Content starts

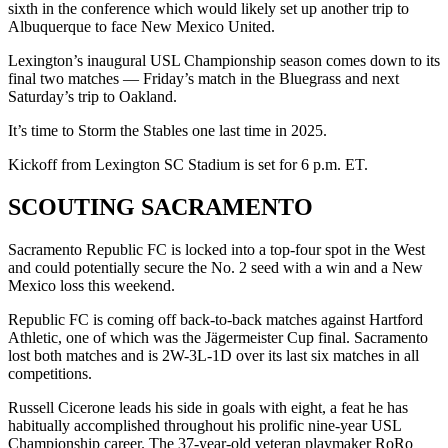
sixth in the conference which would likely set up another trip to
Albuquerque to face New Mexico United.
Lexington’s inaugural USL Championship season comes down to its
final two matches — Friday’s match in the Bluegrass and next
Saturday’s trip to Oakland.
It’s time to Storm the Stables one last time in 2025.
Kickoff from Lexington SC Stadium is set for 6 p.m. ET.
SCOUTING SACRAMENTO
Sacramento Republic FC is locked into a top-four spot in the West
and could potentially secure the No. 2 seed with a win and a New
Mexico loss this weekend.
Republic FC is coming off back-to-back matches against Hartford
Athletic, one of which was the Jägermeister Cup final. Sacramento
lost both matches and is 2W-3L-1D over its last six matches in all
competitions.
Russell Cicerone leads his side in goals with eight, a feat he has
habitually accomplished throughout his prolific nine-year USL
Championship career. The 37-year-old veteran playmaker RoRo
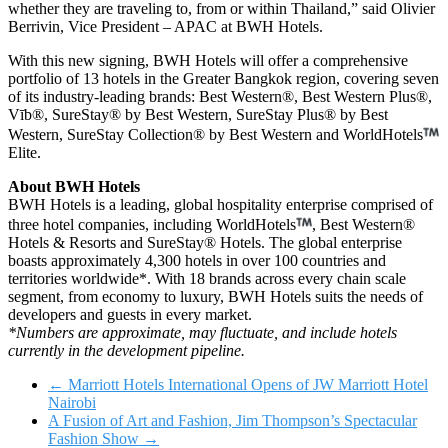
whether they are traveling to, from or within Thailand,” said Olivier
Berrivin, Vice President – APAC at BWH Hotels.
With this new signing, BWH Hotels will offer a comprehensive
portfolio of 13 hotels in the Greater Bangkok region, covering seven
of its industry-leading brands: Best Western®, Best Western Plus®,
Vīb®, SureStay® by Best Western, SureStay Plus® by Best
Western, SureStay Collection® by Best Western and WorldHotels
Elite.
About BWH Hotels
BWH Hotels is a leading, global hospitality enterprise comprised of
three hotel companies, including WorldHotels
, Best Western®
Hotels & Resorts and SureStay® Hotels. The global enterprise
boasts approximately 4,300 hotels in over 100 countries and
territories worldwide*. With 18 brands across every chain scale
segment, from economy to luxury, BWH Hotels suits the needs of
developers and guests in every market.
*Numbers are approximate, may fluctuate, and include hotels
currently in the development pipeline.
←
Marriott Hotels International Opens of JW Marriott Hotel
Nairobi
A Fusion of Art and Fashion, Jim Thompson’s Spectacular
Fashion Show
→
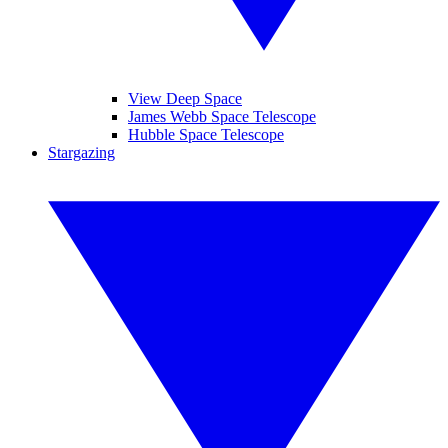
View Deep Space
James Webb Space Telescope
Hubble Space Telescope
Stargazing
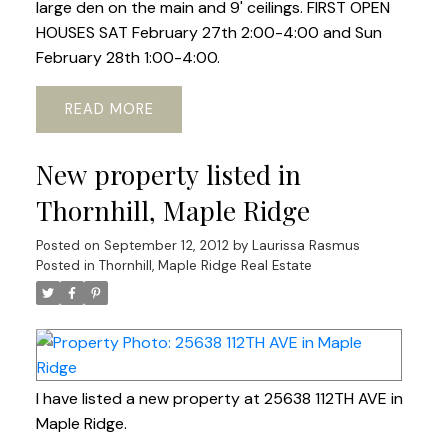
large den on the main and 9' ceilings. FIRST OPEN
HOUSES SAT February 27th 2:00-4:00 and Sun
February 28th 1:00-4:00.
READ
New property listed in
Thornhill, Maple Ridge
Posted on
September 12, 2012
by
Laurissa Rasmus
Posted in
Thornhill, Maple Ridge Real Estate
I have listed a new property at 25638 112TH AVE in
Maple Ridge.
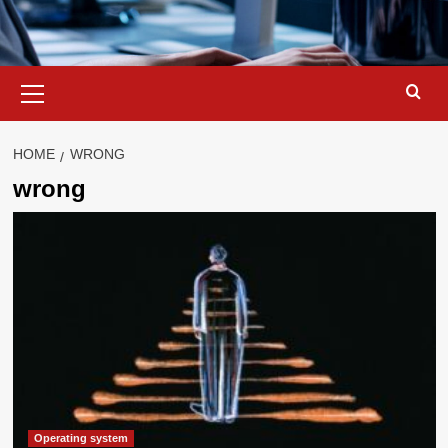
Primary
Menu
HOME
WRONG
wrong
Operating system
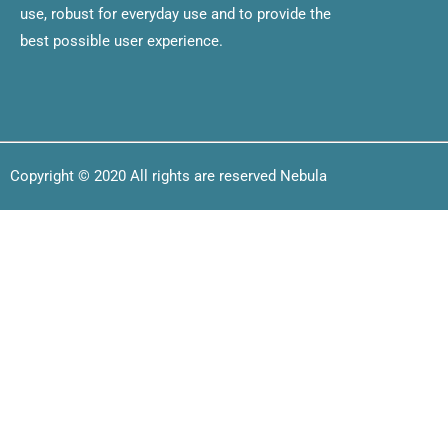
use, robust for everyday use and to provide the
best possible user experience.
Copyright © 2020 All rights are reserved Nebula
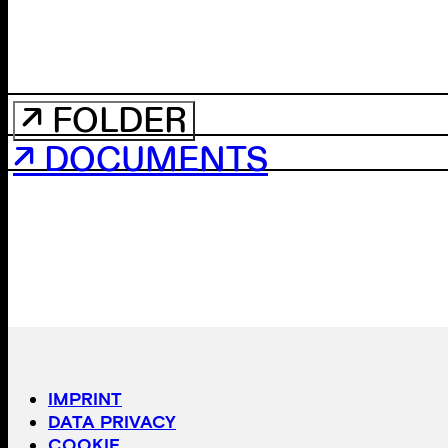
↗ FOLDER
↗ DOCUMENTS
IMPRINT
DATA PRIVACY
COOKIE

Content ends

* Work required: What lines in the data above contain the word "listed"? Show them all.

* Task answer:
New property listed in
I have listed a new property at 25638 112TH AVE in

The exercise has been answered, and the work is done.